Overcoming phosphorus-induced hydration retardation in sewage sludge ash-cement systems: A comparative study of mechanical and chemical activation

The utilization of sewage sludge ash (SSA) as a supplementary cementitious material (SCM) offers a significant opportunity for resource recovery; however, its high phosphorus content poses a major challenge by inhibiting cement hydration. This study systematically investigates strategies to mitigate this inhibition in SSA-Ordinary Portland Cement (OPC) systems by comparing the effects of mechanical activation versus chemical activation (using Na₂SO₄, CaSO₄, and Triethanolamine (TEA)) on early-age hydration kinetics and mechanical properties. Results reveal that, contrary to the activation behavior of traditional SCMs, mechanical activation exacerbates phosphorus leaching from SSA, thereby retarding the early hydration process. In contrast, chemical activation can overcome this limitation via targeted regulation of the hydration of different clinker phases.

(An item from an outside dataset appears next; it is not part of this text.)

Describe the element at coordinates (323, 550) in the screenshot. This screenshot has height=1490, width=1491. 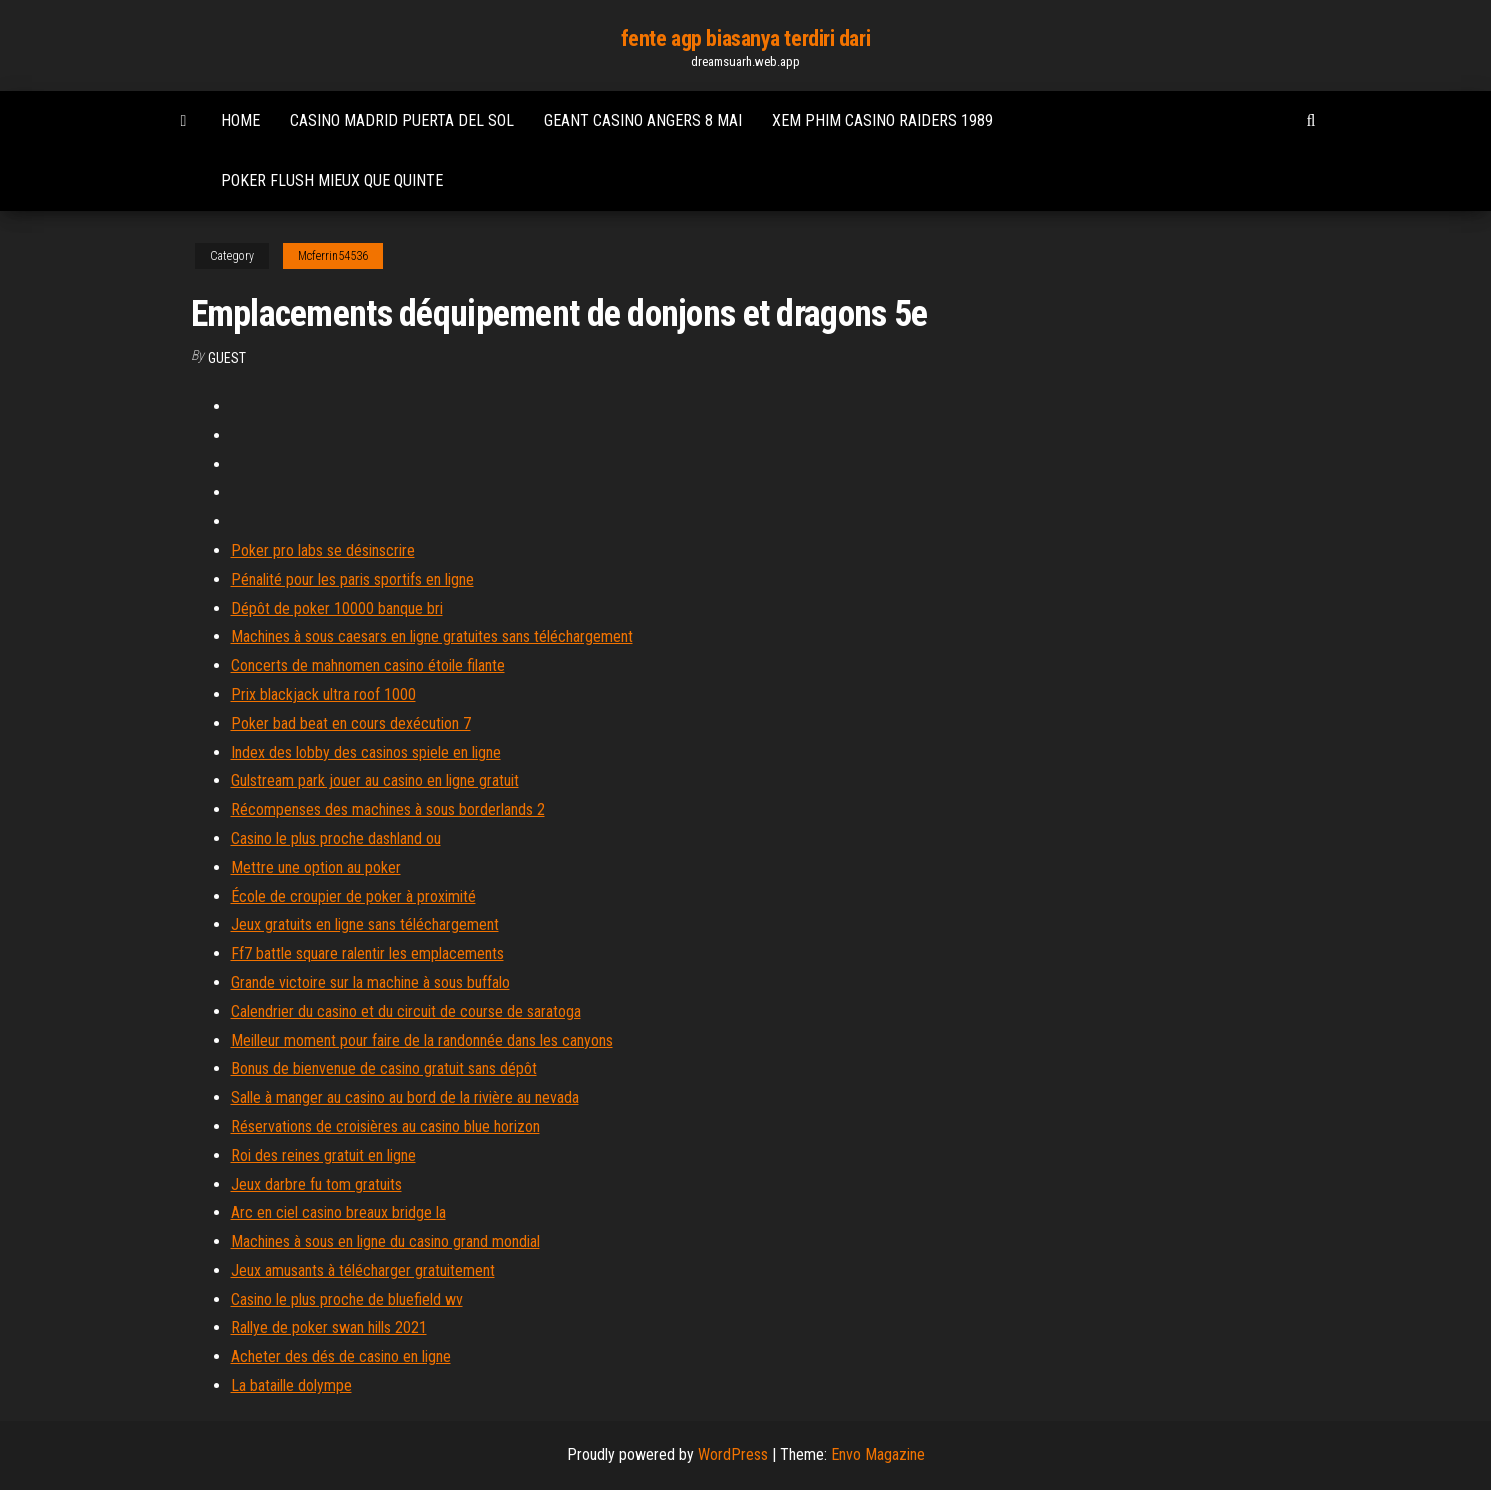
I see `Poker pro labs se désinscrire` at that location.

Specifically, 1 % Na₂SO₄ accelerated early hydration by promoting C₃S dissolution, increasing the 3-day strength by 127 %, while simultaneously suppressing excessive U-phase formation to maintain late-age strength. 5 % CaSO₄ synergistically accelerated the hydration of both C₃S and C₃A, thereby enhancing the formation of C-S-H and AFt, which culminated in compressive strength enhancements of 190 %, 47 %, and 23 % at 3, 7, and 28 days, respectively, relative to the reference mixture. 0.01 % TEA selectively promotes C₃A hydration while minimizing the inhibitory effect on C₃S. This research provides effective activation strategies for incorporating phosphorus-rich SSA into cementitious materials, contributing to the development of low-carbon binders and supporting the synergistic goals of waste valorization in zero-waste city initiatives and decarbonization of the construction sector.